The clustering validity is a problem of finding the optimal solution of \(c\) under the condition of \(J_{m}\) minimization. In fact, more attention must be paid to the clustering validity if cluster analysis is to make a great contribution to engineering applications. Since \(J_{m}\) decreases monotonically with the decrease of \(c\), an effective partition evaluation criterion is needed. The process of FCM clustering algorithm is described as follows [31]:

Step 1::

Fix the cluster parameter \(c\) and fuzzy weighted \(m\) (usually between 1.5 and 2.5). When \(m\) = 1, FCM clustering algorithm is equivalent to K-means clustering algorithm, when \(m\) approaches 1 indefinitely, FCM tends to be more and more clustering algorithm of hardening fraction. On the contrary, when \(m\) tends to be infinite, all data objects \(x_{j}\) and cluster center \(v_{i}\) will coincide, while data object \(x_{j}\) belongs to each cluster will have the same membership degree, with the value of 1/\(c\).

Step 2::

Initialize fuzzy division membership matrix.

Step 3::

According to Eq. (2), update the cluster centers \(V = \left\{ {v_{1} ,v_{2} , \ldots ,v_{c} } \right\}\).

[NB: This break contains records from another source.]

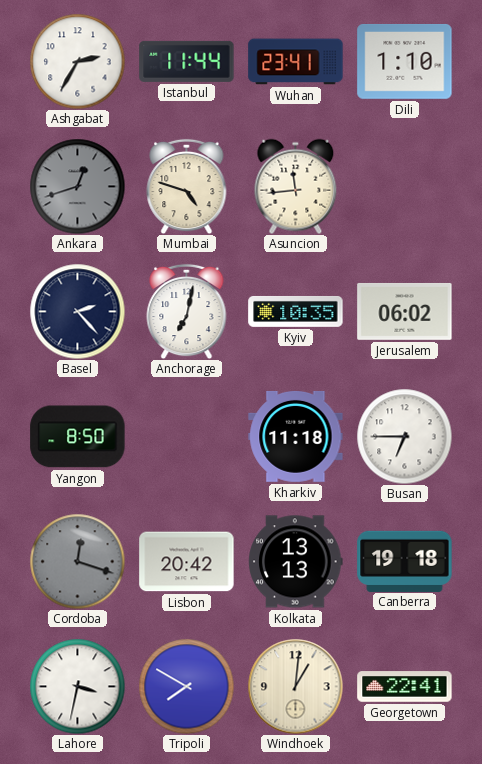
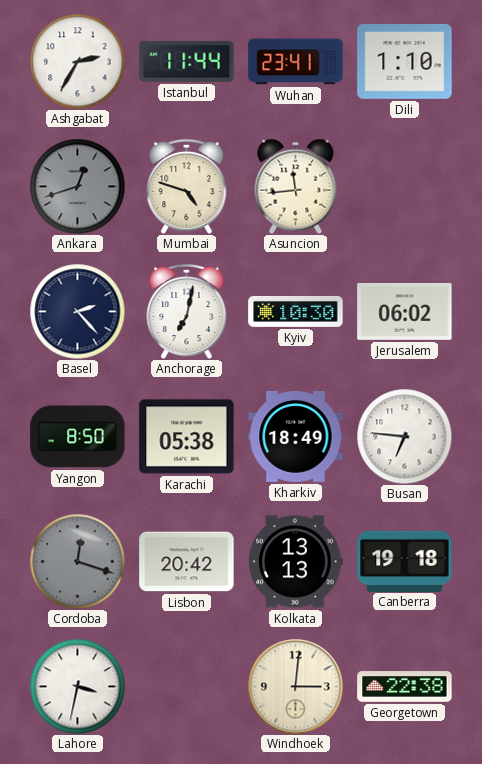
Kyiv: 10:35 -> 10:30
Karachi: none -> 05:38
Kharkiv: 11:18 -> 18:49
Busan: 6:45 -> 6:46
Tripoli: 7:50 -> none
Windhoek: 1:01 -> 3:01
Georgetown: 22:41 -> 22:38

$$v_{i} = \frac{{\mathop \sum \nolimits_{{j = 1}}^{n} u_{{ij}}^{{\left( t \right)m}}\,\cdot\,x_{i} }}{{\mathop \sum \nolimits_{{j = 1}}^{n} u_{{ij}}^{{\left( t \right)m}} }}$$
(2)
Step 4::

According to Eq. (3), update the fuzzy partition matrix \(U = \left( {u_{ij} } \right)_{c \times n} ;\)

$$u_{ij} = \left[ {\mathop \sum \limits_{k = 1}^{c} \left( {\frac{{x_{j} - v_{i}^{2} }}{{x_{j} - v_{k}^{2} }}} \right)^{{2/\left( {m - 1} \right)}} } \right]^{ - 1}$$
(3)

For \(i = 1,2,\ldots,\,c{\text{ and }} j = 1,2,\ldots ,n.\)

Step 5::

Calculate e = \(V_{t + 1} - V_{t}\). If \(e\) ≤ \(\varepsilon { }\)(\(\varepsilon\) is a threshold value usually from 0.001 to 0.01), the algorithm is stopped and the final clustering result is calculated, otherwise t = t + 1 and repeat Step 2.

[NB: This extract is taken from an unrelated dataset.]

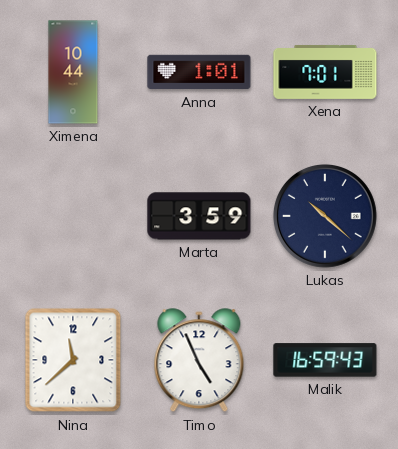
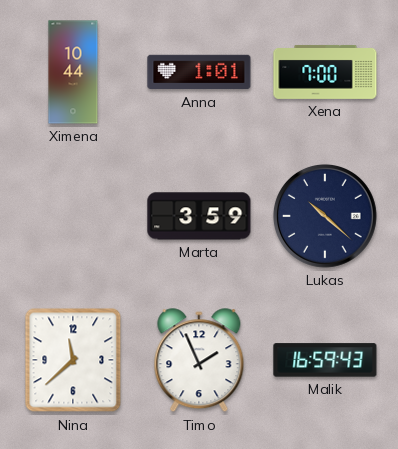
Xena: 7:01 -> 7:00
Timo: 4:56 -> 1:56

FCM clustering algorithm has been widely concerned by scholars since it came out, and now it has formed a very mature theory. However, it also has many defects, such as the complex calculation process, the need to calculate all the samples in the data set, and facing the complex datasets easy to fail and so on. Therefore, scholars improve and optimize FCM clustering algorithm from different perspectives. In 1994, Park combined gradient descent with FCM and proposed a Gradient based fuzzy c-means (GBFCM) algorithm (GBFCM) [32], which can speed up the convergence of the algorithm. Wu proposed a new FCM clustering algorithm based on Mercer kernel function (FKCM) [33], which improved the stability of FCM algorithm. Sanchez proposed the Fuzzy Granular Gravitational Clustering Algorithm (FGGCA) in 2014 [34], which uses Newtonian gravity and granular computing to analyze the similarity of data set samples. Based on Wu's idea, Ding proposed Gauss kernel based FCM (KFCM) [35] in 2016 using Gauss kernel function and genetic algorithm to update membership and optimize FCM. Rubio used type-2 fuzzy logic techniques to optimize fuzzy Possibilistic C-means (FPCM) algorithm [36] in 2017 to improve the accuracy of PFCM. Kuo proposed a new clustering algorithm by combining heuristic algorithm with kernel function [37]. A design methodology for a Mamdani based Interval Type-2 Fuzzy Logic System (MAM-IT2FLS) with Center-Of-Sets defuzzification was proposed by Moreno in 2020[38], which adopts the descriptive statistics and granular computing theory to better define the limits of uncertainty within the Interval Type-2 Membership Functions (IT2MF) as extracted from available data.

2.2 Clustering Validity Functions

The clustering validity functions can be roughly divided into two categories. One is based on membership degree only and the other is based on membership degree and geometric structure of data set. The clustering validity functions based on membership degree lack the connection with the geometric structure of the data set, so the final results are often one-sided and the accuracy needs to be improved. At present, clustering validity functions based on membership degree and geometric structure is a popular research direction. This paper lists some of the more common clustering validity functions (the name of the function, the definition formula, and the criteria to determine the optimal number of \(c\)) as shown in Tables 1 and 2.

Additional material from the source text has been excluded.